E. C. Morgan

A few views on writing, reading, literature and more specifically mystery fiction and my career.

Tuesday, December 27, 2005

Living

I've been accused of living a strange life. Some may say at times adventurous. Regardless, the things I've done in my life certainly give me ample resources to draw from in my writing.

Here are a few quotes about "living" that I really like.

"Life should NOT be a journey to the grave with the intention of arriving safely in an attractive and well preserved body, but rather to skid in sideways, chocolate in one hand, beverage in the other, body thoroughly used up, totally worn out and screaming "WOO HOO!" Don't know who said this.
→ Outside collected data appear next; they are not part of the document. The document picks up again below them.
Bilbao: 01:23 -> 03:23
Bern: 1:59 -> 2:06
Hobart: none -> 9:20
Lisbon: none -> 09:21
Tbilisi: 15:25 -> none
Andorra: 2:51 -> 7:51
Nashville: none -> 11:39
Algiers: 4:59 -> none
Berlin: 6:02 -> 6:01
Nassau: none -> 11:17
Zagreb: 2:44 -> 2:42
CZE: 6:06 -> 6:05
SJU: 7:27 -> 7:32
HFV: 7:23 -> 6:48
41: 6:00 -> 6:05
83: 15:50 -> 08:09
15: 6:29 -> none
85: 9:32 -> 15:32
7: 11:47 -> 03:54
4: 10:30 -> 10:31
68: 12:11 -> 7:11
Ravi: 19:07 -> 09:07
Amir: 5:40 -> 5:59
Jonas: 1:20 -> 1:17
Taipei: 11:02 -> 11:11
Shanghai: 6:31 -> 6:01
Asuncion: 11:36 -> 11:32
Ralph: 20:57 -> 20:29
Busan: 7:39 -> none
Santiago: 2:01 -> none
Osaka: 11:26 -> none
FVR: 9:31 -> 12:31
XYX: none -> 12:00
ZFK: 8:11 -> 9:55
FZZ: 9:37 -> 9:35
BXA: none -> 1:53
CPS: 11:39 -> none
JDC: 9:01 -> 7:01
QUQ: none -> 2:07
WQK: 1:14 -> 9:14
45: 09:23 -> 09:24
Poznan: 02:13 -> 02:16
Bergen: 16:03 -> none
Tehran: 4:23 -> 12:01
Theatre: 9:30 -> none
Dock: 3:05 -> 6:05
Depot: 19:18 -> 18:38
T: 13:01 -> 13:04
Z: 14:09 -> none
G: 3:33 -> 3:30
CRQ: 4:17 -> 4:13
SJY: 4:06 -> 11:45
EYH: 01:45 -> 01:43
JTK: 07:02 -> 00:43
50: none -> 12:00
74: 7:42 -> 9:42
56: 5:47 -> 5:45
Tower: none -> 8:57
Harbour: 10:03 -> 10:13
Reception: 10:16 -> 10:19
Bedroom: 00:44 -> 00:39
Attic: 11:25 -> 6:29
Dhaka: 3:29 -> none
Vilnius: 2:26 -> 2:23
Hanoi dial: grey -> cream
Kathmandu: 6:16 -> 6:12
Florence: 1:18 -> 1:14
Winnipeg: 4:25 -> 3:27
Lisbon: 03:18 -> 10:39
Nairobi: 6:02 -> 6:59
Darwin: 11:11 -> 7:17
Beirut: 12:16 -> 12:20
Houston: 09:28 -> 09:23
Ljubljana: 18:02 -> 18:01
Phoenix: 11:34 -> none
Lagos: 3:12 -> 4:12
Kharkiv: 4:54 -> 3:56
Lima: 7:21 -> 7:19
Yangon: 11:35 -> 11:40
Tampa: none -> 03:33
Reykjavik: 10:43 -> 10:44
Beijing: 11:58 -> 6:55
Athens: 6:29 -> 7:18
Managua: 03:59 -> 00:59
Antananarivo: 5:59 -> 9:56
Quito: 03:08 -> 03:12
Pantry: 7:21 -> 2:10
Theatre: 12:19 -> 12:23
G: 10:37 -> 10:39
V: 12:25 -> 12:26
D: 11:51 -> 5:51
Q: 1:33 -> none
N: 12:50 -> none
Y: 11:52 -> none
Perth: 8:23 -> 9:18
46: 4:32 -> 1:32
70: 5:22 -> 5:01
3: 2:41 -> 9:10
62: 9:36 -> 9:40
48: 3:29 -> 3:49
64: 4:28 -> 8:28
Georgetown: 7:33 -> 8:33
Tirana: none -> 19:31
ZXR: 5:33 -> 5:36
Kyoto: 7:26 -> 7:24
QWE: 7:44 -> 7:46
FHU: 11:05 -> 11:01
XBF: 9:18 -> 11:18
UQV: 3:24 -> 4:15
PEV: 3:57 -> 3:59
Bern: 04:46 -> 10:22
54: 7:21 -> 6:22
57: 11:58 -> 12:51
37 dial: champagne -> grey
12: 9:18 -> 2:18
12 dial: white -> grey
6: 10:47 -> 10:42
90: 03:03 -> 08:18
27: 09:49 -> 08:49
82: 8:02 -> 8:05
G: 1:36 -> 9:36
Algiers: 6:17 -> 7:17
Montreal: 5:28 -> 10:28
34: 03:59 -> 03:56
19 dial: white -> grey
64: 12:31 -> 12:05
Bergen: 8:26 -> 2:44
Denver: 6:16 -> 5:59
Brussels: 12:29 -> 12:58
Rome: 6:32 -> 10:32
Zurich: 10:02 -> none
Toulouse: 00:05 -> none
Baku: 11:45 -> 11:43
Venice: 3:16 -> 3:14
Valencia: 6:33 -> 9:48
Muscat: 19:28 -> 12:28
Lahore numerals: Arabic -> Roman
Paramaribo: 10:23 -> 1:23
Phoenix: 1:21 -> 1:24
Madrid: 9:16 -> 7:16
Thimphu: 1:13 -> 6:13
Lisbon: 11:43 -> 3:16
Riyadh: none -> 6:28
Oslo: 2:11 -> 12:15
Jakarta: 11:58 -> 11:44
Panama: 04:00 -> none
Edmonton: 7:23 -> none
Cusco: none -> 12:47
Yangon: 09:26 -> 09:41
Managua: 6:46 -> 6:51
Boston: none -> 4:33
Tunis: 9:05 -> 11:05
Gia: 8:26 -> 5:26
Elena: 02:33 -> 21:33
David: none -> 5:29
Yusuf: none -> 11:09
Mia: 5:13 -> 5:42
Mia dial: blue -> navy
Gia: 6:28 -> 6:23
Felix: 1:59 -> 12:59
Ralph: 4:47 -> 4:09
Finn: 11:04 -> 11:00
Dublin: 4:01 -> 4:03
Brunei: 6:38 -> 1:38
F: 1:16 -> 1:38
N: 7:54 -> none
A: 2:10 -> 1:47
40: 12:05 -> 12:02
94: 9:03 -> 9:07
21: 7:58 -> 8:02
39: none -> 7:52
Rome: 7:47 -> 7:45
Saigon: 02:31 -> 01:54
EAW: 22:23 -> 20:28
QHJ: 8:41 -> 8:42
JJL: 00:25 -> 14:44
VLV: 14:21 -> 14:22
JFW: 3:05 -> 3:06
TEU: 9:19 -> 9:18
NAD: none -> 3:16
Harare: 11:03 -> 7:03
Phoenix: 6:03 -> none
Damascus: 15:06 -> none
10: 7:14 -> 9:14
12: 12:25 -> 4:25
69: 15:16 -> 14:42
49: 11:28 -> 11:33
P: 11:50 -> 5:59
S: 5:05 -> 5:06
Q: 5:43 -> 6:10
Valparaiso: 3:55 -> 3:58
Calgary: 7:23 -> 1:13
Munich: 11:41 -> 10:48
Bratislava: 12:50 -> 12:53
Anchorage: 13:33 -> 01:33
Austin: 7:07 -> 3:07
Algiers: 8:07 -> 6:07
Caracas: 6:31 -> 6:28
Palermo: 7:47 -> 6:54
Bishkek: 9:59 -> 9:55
"And in the end, it's not the years in your life that count. It's the life in your years." Abraham Lincoln

"Deliver me from writers who say the way they live doesn't matter. I'm not sure a bad person can write a good book. If art doesn't make us better, then what on earth is it for." Alice Walker

"Time is a companion that goes with us on a journey. It reminds us to cherish each moment, because it will never come again. What we leave behind is not as important as how we have lived." Patrick Stewart

"Courage, it would seem, is nothing less than the power to overcome danger, misfortune, fear, injustice, while continuing to affirm inwardly that life with all its sorrows is good; that everything is meaningful even if in a sense beyond our understanding; and that there is always tomorrow." Dorothy Thompson

"Life is just one damned thing after another." Elbert Hubbard

"Do not take life too seriously. You will never get out of it alive." Elbert Hubbard

"Twenty years from now you will be more disappointed by the things you didn't do than by the ones you did do. So throw off the bowlines. Sail away from the safe harbor. Catch the trade winds in your sails. Explore. Dream. Discover." Mark Twain

And my favorite, one judo players will know....

"It is not the critic who counts: not the man who points out how the strong man stumbles or where the doer of deeds could have done better. The credit belongs to the man who is actually in the arena, whose face is marred by dust and sweat and blood, who strives valiantly, who errs and comes up short again and again, because there is no effort without error or shortcoming, but who knows the great enthusiasms, the great devotions, who spends himself for a worthy cause; who, at the best, knows, in the end, the triumph of high achievement, and who, at the worst, if he fails, at least he fails while daring greatly, so that his place shall never be with those cold and timid souls who knew neither victory nor defeat." President Theodore Roosevelt.